The authors in [6] define public relations as “the function of management between any organization and its public”. They believe that public relation process is being a two-way symmetrical communication. They maintained that with the two-way symmetrical model, both the company and various publics can change attitudes and behavior as a result of a well planned, two-way flow of information [4]. According to [7], “public relations is one of the most complex and uncommon elements of promotion. This element is an exceptional one because its results may be noticed only after a period of time”. From another perspective, public relations is considered as “the management function that establishes and maintains mutually beneficial relationships between an organization and the public on whom its success or failure depends” [8].

As suggested in [9], PR practitioners should use five environmental variables to design public relations strategies specific to a given country. The five variables are political ideology, economic system (including the level of development of the country's economy), degree of activism (the extent of pressure organizations face from activists), culture, and media system (the nature of the media environment in a country). In the same context, the authors in [10] mention that there are eight stages in order to plan public relations.
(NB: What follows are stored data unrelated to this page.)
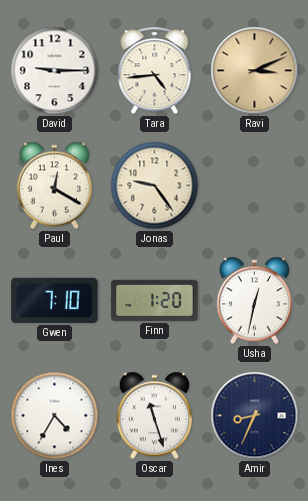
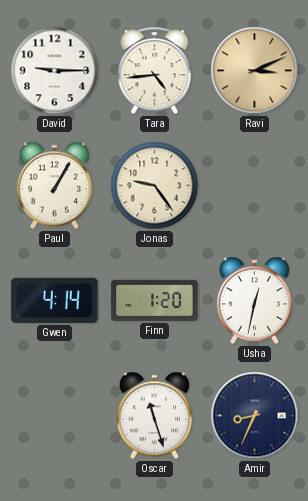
Paul: 12:20 -> 1:05
Gwen: 7:10 -> 4:14
Ines: 4:35 -> none
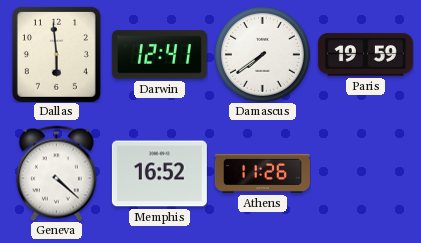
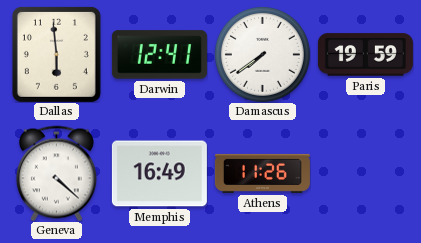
Memphis: 16:52 -> 16:49
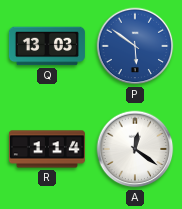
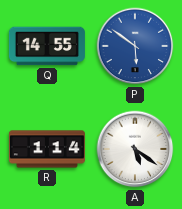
Q: 13:03 -> 14:55
A: 12:21 -> 5:21
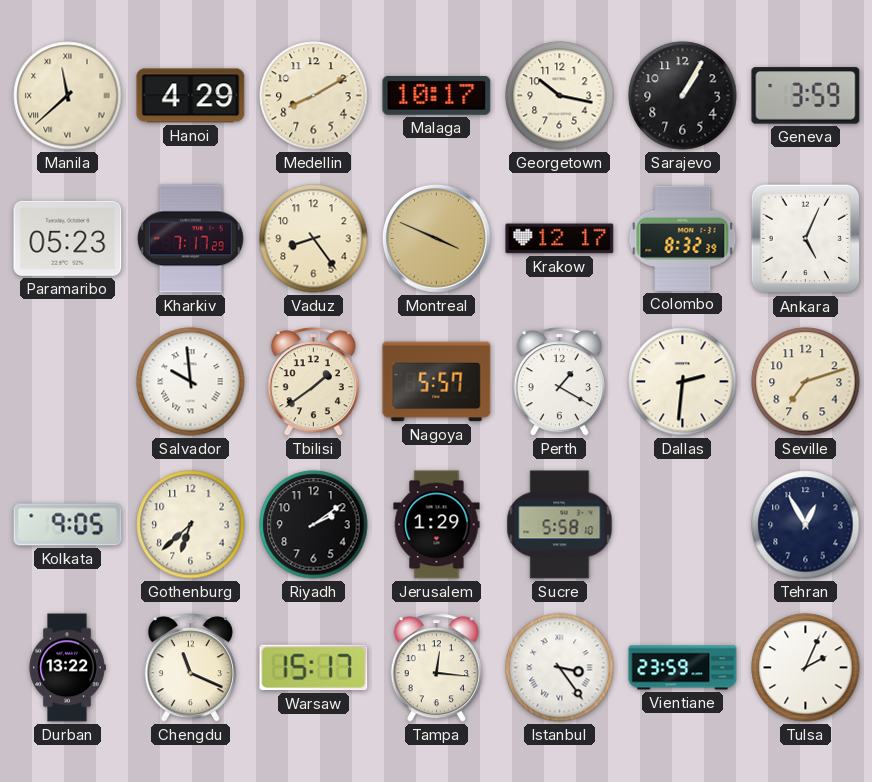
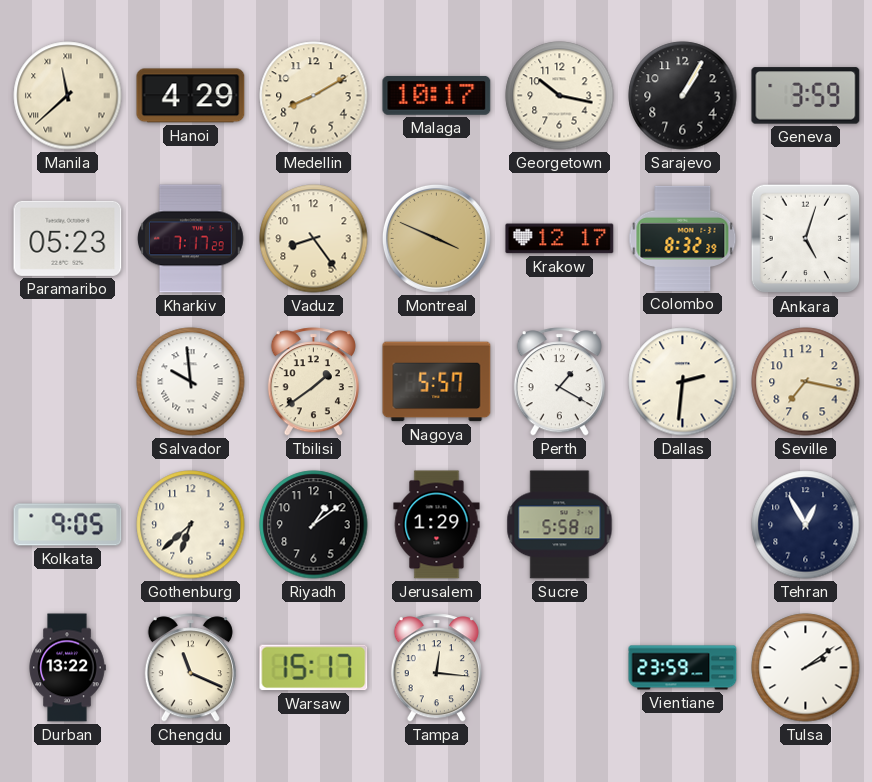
Ankara: 5:04 -> 5:03
Seville: 7:12 -> 7:17
Riyadh: 2:09 -> 1:09
Istanbul: 3:24 -> none
Tulsa: 2:04 -> 2:09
The first stage is situational analysis, the second one is determination of goals, the third one is determination of purposive auditorium, the forth one is strategy, the fifth is tactics, the sixth is creation of a timetable-schedule the seventh is budgeting and the last and final one is program assessment.

The main responsibilities of the Public Relation Officers (PROs) are: work towards the publication of a magazine distributed amongst employees and customers, prepare press releases, organize press conferences, make phone calls to newspaper publishers, participate with other company managers in the financial organization productivity bonus program, organize preparations for new products, contact ministries and prepare up to date reports for the Board of Directors [11]. New technologies have affected the ways that PROs conduct their work. New opportunities have emerged, for example press releases can be sent through email to the media. In addition, a well-organized website of the company or the organization can affect public opinion.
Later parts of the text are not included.